▸ EXERCISE: Return exactly the lines below, starting with the one that has "and boasts a" and going on through the one that has "Portable Flagpoles with Powermoon".

▸ SUPPLIED MATERIAL:

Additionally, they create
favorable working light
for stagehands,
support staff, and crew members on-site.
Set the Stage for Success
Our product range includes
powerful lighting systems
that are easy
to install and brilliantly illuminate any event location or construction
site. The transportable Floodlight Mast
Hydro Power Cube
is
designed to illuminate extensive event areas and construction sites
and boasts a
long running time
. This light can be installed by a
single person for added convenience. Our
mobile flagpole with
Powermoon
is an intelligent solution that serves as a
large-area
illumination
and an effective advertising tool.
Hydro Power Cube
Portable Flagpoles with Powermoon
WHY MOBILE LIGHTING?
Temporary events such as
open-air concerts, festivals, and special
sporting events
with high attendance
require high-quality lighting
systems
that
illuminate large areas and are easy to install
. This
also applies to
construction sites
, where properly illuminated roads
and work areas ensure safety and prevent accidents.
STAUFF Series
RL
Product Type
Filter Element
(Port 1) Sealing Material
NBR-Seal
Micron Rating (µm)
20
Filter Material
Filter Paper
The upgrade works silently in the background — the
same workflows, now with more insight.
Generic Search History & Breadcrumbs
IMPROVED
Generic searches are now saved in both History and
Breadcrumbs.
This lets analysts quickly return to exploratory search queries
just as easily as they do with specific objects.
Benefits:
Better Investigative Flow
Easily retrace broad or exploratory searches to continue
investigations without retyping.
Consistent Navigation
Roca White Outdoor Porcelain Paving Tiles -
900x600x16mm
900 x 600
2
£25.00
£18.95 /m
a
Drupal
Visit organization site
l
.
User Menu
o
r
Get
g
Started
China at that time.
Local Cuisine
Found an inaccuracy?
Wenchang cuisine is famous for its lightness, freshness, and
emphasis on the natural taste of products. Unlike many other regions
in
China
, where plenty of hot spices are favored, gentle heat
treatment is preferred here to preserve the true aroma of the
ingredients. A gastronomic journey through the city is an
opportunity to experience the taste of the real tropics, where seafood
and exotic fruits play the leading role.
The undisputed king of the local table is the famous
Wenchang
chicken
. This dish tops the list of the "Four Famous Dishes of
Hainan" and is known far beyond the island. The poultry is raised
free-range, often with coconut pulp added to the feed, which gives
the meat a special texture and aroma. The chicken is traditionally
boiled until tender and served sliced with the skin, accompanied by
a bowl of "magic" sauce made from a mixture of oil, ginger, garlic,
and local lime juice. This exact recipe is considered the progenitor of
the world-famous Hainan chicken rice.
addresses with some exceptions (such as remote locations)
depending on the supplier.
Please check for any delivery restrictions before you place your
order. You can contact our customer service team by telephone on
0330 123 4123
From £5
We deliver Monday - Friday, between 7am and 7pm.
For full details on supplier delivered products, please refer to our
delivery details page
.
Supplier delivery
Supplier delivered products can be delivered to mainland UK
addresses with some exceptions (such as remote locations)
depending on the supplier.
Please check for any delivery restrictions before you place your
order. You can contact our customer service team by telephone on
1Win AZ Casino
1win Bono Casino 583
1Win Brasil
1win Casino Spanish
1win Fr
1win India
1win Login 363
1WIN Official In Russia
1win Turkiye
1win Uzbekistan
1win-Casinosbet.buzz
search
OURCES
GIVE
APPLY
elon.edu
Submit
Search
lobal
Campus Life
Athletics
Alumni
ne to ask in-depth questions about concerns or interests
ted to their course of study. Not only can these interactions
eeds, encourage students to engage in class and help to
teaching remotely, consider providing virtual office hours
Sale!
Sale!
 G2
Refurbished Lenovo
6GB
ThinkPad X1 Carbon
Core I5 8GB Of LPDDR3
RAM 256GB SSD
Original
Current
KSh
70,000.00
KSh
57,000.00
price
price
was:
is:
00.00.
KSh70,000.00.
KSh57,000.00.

▸ ANSWER BOX:
and boasts a
long running time
. This light can be installed by a
single person for added convenience. Our
mobile flagpole with
Powermoon
is an intelligent solution that serves as a
large-area
illumination
and an effective advertising tool.
Hydro Power Cube
Portable Flagpoles with Powermoon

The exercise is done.